(PROBLEM TO WORK ON) Scan the following data for lines with "waste" and state how many there are, as a number only.

DATA FOR PROCESSING Start Marker

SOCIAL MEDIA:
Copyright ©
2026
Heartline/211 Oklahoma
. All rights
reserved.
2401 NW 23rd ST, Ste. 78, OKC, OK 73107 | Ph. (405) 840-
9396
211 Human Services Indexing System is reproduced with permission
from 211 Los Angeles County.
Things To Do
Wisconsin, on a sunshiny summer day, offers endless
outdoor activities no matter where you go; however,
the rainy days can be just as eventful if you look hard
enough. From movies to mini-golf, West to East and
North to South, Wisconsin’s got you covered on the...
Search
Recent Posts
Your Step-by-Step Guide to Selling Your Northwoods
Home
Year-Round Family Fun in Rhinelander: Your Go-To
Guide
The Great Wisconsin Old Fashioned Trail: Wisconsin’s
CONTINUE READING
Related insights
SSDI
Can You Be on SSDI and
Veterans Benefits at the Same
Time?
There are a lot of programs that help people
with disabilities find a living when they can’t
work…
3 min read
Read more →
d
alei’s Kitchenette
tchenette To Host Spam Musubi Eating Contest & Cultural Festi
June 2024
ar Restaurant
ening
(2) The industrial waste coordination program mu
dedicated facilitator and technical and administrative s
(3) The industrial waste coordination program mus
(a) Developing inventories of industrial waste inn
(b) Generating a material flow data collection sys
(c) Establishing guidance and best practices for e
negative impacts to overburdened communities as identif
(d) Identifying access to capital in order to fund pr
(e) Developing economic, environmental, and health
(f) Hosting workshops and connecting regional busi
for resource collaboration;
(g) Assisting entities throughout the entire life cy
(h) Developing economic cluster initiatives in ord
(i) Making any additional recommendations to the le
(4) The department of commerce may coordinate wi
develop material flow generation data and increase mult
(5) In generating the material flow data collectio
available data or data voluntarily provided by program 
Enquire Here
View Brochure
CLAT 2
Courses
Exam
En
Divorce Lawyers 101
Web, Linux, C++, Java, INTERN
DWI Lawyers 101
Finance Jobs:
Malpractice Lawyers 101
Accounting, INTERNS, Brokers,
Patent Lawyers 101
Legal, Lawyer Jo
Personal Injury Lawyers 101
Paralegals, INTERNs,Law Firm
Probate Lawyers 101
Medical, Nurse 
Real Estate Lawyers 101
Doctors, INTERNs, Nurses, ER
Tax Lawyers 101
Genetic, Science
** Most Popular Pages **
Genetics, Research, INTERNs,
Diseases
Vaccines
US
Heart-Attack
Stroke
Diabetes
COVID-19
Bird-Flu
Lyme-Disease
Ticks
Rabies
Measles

DATA FOR PROCESSING End Marker

(TASK ANSWER) 3